*** Opening SOURCE DATA ***

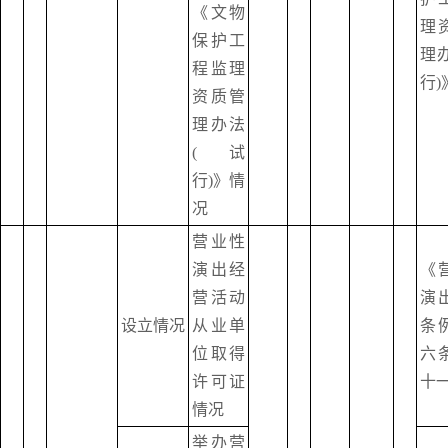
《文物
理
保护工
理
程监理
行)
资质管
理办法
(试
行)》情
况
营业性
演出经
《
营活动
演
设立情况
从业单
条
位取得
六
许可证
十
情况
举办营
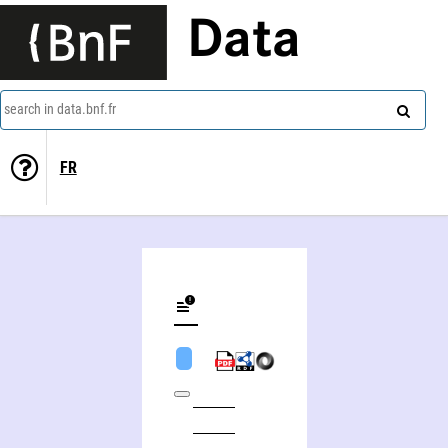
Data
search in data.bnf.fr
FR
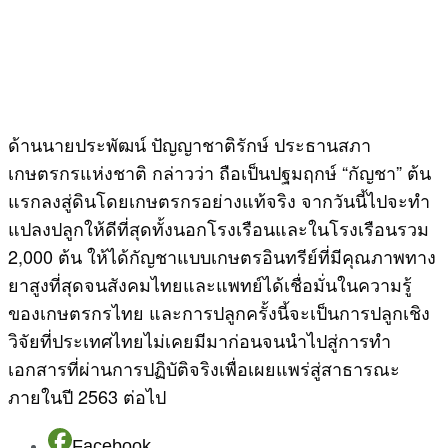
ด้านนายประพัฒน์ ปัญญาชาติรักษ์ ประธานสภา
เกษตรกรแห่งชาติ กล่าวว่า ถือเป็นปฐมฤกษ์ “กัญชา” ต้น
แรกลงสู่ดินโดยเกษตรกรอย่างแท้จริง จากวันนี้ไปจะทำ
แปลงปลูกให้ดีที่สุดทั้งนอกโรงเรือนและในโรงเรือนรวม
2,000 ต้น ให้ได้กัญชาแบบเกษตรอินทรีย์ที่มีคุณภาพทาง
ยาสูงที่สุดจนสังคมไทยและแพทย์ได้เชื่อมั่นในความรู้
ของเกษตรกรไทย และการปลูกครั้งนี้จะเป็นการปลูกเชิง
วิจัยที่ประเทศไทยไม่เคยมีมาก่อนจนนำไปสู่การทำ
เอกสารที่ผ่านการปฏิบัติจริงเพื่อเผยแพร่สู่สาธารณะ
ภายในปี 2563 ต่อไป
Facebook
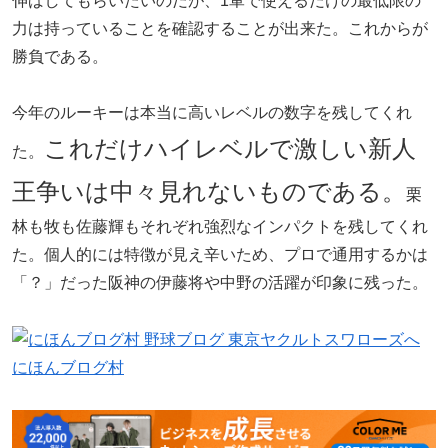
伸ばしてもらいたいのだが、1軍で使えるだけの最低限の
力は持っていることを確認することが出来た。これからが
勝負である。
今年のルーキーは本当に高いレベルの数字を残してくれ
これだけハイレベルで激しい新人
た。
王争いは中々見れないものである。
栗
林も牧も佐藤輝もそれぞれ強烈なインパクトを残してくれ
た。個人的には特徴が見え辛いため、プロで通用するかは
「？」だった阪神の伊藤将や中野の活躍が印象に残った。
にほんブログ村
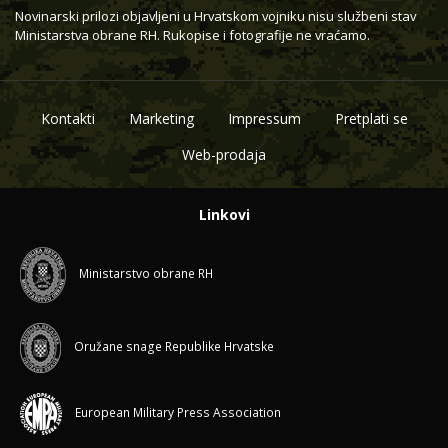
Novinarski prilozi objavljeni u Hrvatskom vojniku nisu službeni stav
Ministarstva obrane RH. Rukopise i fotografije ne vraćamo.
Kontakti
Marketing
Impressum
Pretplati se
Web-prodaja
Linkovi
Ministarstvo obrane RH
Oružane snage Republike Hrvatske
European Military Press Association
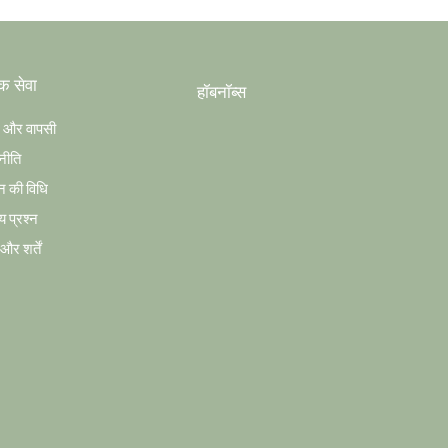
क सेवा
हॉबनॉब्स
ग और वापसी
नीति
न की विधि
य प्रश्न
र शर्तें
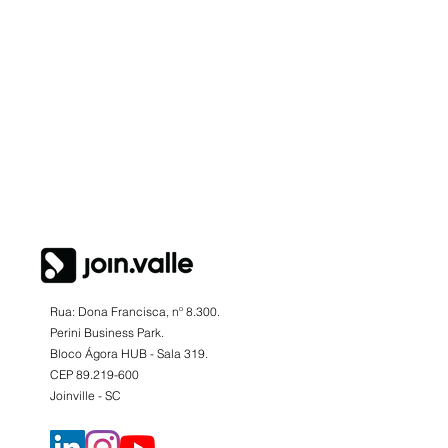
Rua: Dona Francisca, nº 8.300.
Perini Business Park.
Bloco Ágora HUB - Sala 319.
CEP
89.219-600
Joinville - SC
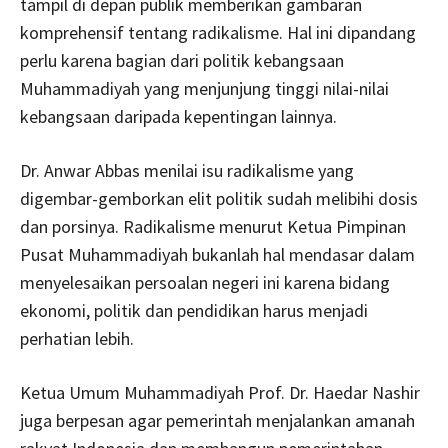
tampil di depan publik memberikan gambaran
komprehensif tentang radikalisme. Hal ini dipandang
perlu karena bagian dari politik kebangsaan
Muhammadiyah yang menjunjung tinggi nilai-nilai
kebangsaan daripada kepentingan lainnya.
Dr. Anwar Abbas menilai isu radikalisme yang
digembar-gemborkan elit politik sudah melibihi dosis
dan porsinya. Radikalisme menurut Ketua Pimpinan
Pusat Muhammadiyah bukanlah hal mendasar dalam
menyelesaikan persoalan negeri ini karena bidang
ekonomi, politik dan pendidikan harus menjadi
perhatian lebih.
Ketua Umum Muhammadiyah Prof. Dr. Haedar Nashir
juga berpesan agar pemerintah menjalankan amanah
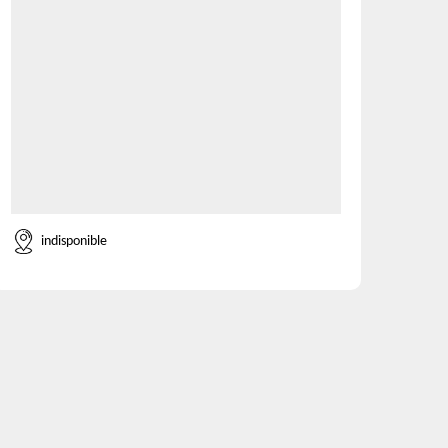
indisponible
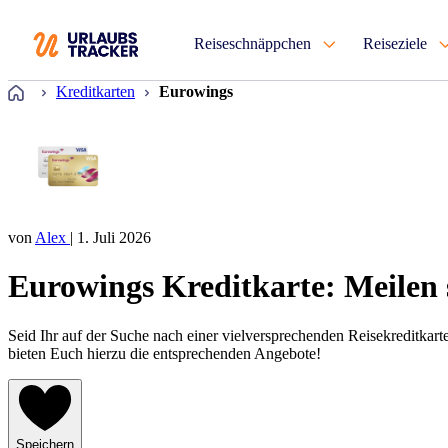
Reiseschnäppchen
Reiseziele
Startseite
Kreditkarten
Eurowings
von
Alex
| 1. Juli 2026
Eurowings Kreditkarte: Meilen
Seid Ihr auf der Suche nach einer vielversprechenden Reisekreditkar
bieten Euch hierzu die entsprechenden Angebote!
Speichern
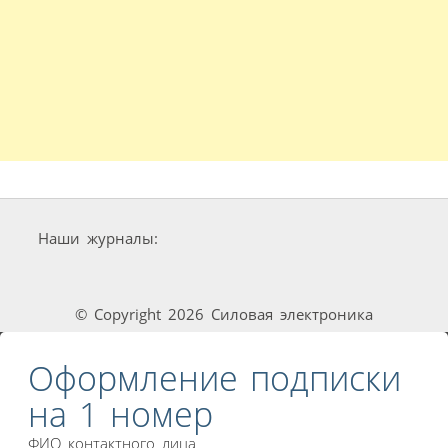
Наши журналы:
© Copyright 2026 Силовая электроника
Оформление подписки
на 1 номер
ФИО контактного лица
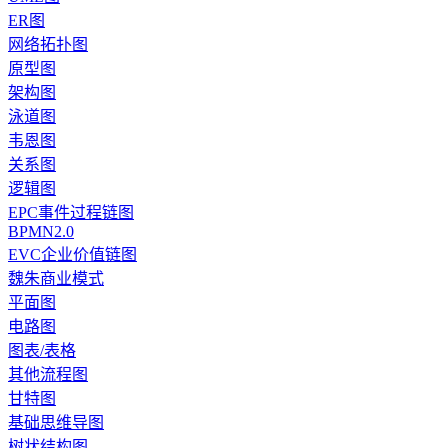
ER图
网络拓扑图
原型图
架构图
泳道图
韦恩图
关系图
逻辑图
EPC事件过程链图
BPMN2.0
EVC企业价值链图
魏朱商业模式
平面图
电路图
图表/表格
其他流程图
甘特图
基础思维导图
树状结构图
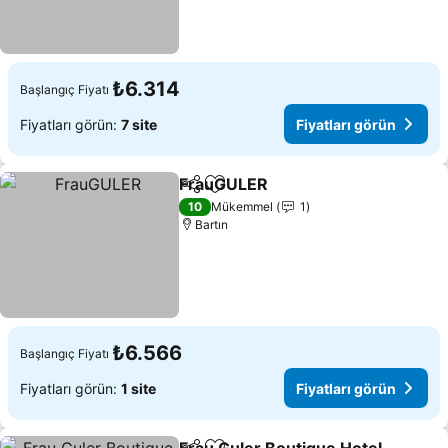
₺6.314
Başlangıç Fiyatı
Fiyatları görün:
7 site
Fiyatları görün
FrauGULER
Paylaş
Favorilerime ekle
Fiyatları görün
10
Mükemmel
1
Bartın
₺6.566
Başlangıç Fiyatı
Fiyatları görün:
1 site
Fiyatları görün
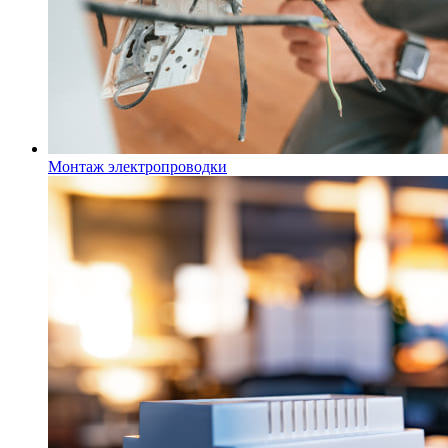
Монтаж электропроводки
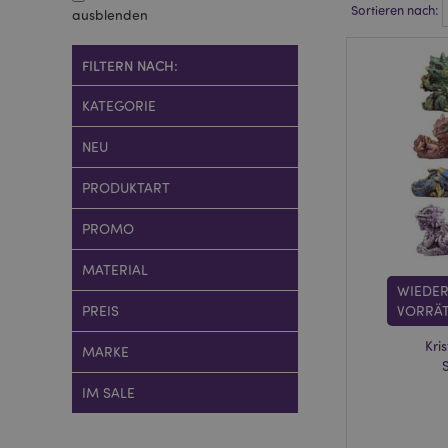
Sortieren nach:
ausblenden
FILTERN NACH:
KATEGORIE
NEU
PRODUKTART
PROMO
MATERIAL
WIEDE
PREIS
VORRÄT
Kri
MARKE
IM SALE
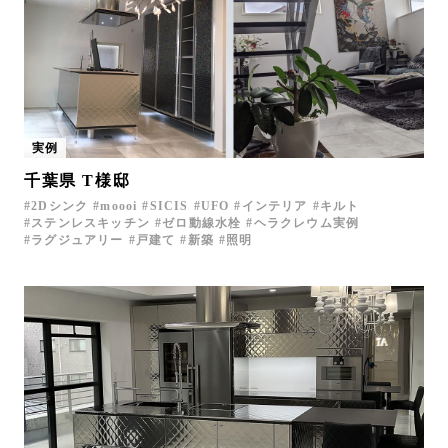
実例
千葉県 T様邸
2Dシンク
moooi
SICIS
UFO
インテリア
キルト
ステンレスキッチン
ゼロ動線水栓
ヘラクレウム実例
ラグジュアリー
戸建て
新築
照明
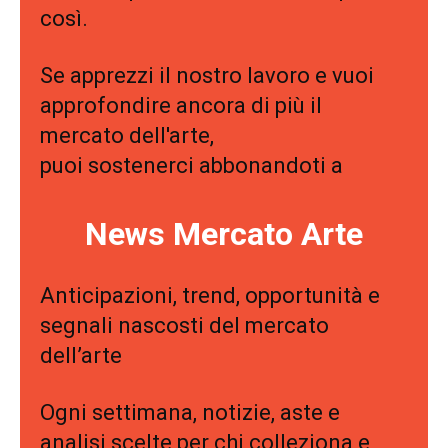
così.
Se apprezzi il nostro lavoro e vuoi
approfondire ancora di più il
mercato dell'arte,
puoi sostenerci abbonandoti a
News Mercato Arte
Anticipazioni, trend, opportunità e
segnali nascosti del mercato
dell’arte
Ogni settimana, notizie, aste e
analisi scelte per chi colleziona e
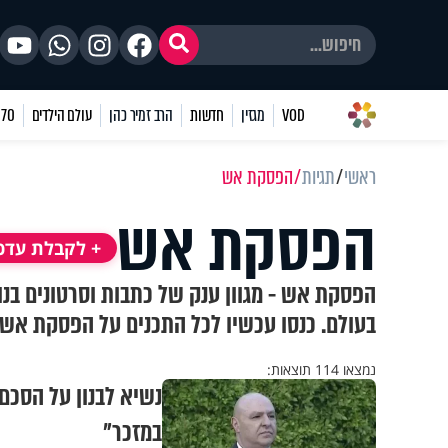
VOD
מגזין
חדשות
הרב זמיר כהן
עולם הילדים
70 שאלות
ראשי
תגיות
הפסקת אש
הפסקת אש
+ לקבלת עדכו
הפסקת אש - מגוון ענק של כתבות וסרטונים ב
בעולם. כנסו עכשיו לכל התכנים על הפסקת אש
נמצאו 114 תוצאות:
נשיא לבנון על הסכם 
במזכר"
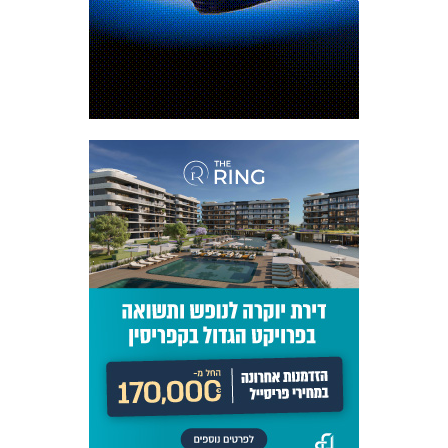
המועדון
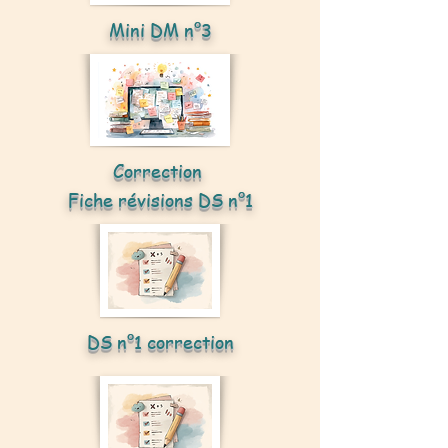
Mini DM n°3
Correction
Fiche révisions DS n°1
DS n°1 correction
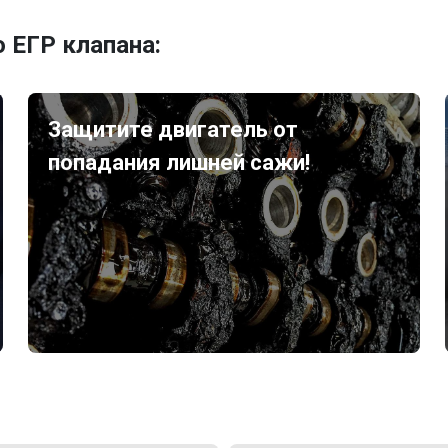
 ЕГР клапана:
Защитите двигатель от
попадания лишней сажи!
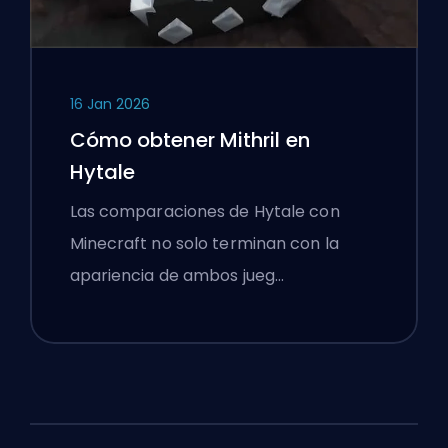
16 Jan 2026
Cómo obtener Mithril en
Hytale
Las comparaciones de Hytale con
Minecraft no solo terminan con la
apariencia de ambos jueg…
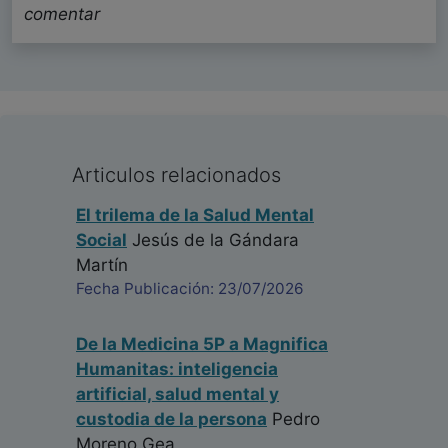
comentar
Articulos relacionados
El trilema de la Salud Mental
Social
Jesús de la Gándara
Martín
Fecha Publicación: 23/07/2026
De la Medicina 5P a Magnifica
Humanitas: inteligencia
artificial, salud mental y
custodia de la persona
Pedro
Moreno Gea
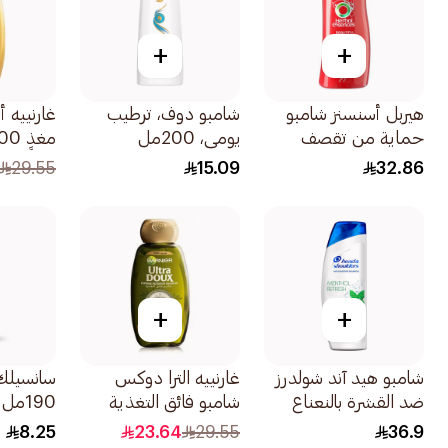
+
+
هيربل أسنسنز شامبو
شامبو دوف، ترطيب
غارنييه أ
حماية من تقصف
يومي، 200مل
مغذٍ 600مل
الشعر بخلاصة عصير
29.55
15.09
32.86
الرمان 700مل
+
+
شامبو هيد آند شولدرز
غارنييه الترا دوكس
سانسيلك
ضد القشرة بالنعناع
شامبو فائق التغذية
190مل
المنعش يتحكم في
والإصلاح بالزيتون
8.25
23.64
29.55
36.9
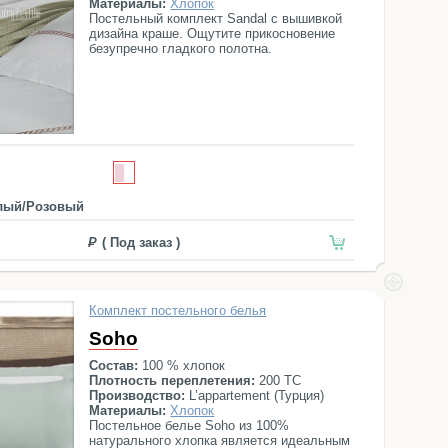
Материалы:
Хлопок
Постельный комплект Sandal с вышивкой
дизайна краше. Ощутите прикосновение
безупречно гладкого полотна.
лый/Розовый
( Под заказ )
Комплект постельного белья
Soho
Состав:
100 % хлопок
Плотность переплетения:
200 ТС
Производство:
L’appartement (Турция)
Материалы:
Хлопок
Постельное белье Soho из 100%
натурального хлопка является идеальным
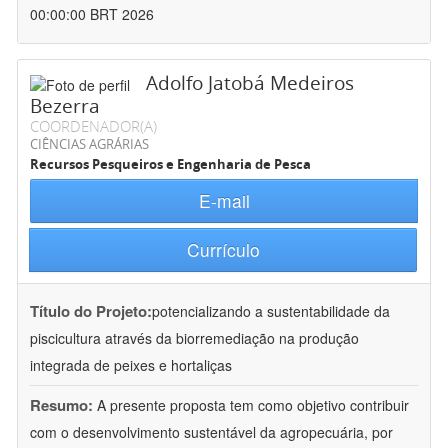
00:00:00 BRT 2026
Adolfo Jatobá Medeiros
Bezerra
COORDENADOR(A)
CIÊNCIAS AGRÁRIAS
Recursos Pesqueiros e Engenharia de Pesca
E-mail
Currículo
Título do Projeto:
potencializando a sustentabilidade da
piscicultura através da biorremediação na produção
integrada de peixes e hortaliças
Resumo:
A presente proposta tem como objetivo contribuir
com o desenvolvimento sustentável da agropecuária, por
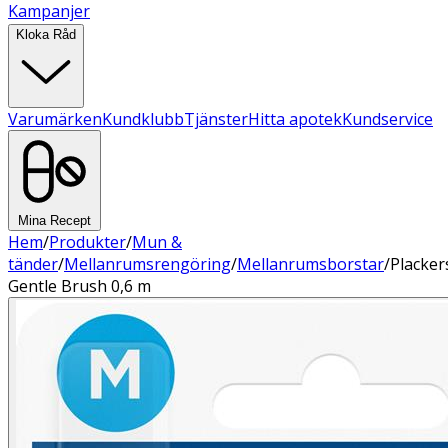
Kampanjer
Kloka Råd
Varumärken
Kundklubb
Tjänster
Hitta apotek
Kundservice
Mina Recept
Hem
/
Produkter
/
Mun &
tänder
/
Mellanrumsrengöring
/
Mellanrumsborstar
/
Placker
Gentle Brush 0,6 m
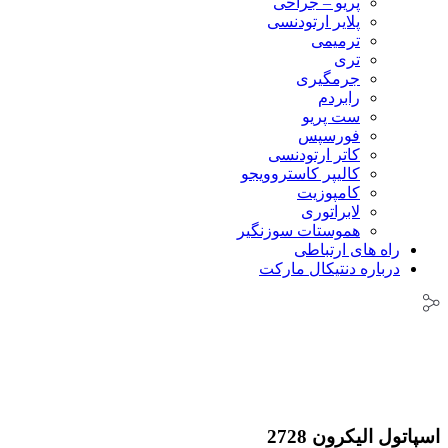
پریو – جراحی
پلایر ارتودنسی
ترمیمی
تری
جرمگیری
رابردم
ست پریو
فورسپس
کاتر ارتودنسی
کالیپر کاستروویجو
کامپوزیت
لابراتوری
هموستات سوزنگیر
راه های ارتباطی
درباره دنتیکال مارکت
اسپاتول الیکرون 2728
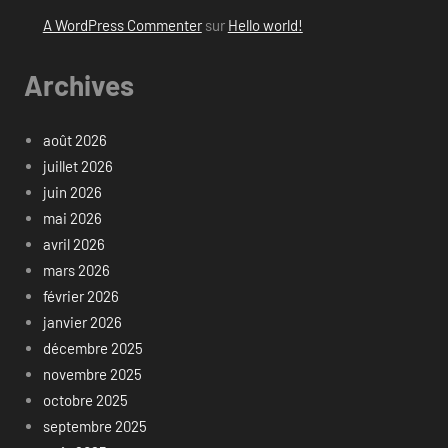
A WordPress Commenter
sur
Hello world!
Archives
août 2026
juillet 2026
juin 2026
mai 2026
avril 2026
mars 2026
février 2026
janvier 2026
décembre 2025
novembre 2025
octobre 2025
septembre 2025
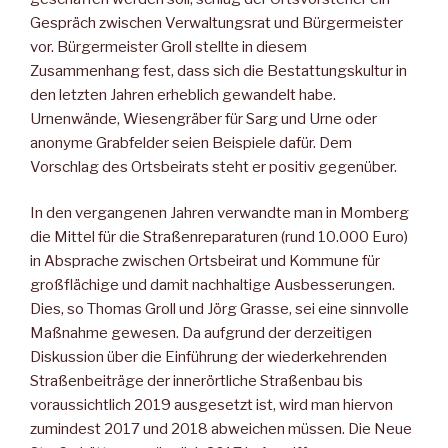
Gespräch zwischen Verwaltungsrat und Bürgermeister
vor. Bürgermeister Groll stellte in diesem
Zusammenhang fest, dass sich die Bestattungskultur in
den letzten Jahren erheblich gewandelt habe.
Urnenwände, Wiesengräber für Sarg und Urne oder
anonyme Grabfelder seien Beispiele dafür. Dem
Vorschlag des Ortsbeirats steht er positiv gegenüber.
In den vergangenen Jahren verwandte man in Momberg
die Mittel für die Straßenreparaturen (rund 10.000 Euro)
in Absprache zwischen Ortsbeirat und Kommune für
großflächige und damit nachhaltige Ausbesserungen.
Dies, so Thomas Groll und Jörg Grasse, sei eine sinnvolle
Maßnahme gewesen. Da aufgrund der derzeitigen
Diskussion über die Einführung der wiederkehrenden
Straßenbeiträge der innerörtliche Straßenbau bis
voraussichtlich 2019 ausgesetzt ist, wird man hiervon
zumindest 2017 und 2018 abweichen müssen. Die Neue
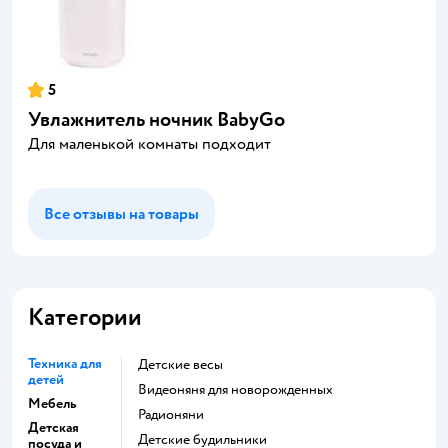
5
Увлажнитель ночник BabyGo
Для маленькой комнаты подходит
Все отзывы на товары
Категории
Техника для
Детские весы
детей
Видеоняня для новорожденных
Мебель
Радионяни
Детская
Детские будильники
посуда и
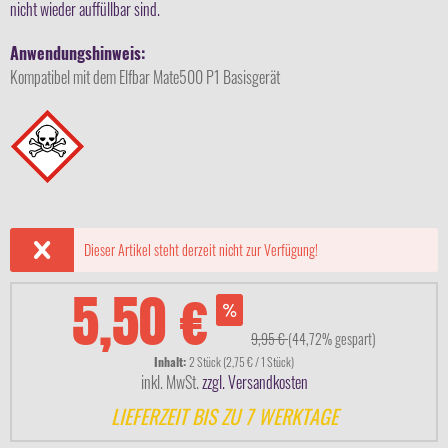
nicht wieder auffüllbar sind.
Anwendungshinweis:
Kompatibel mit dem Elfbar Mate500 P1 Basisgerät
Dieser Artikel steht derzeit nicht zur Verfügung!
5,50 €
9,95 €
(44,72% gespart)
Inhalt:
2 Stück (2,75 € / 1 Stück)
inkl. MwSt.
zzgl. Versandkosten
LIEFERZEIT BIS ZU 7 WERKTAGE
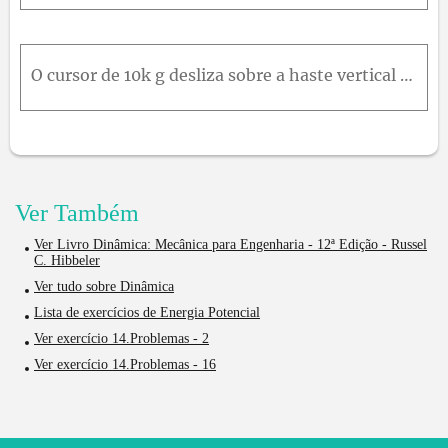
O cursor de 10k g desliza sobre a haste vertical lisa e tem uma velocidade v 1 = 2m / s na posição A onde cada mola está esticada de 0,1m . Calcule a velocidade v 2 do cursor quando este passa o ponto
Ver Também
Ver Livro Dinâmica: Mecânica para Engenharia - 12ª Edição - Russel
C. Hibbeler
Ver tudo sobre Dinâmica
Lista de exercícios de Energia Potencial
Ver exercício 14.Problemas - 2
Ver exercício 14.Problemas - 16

*** Closing SOURCE DATA ***

TASK BRIEF — How many of the lines above hold the word "Engenharia"? State that number and nothing else.

RESPONSE — 2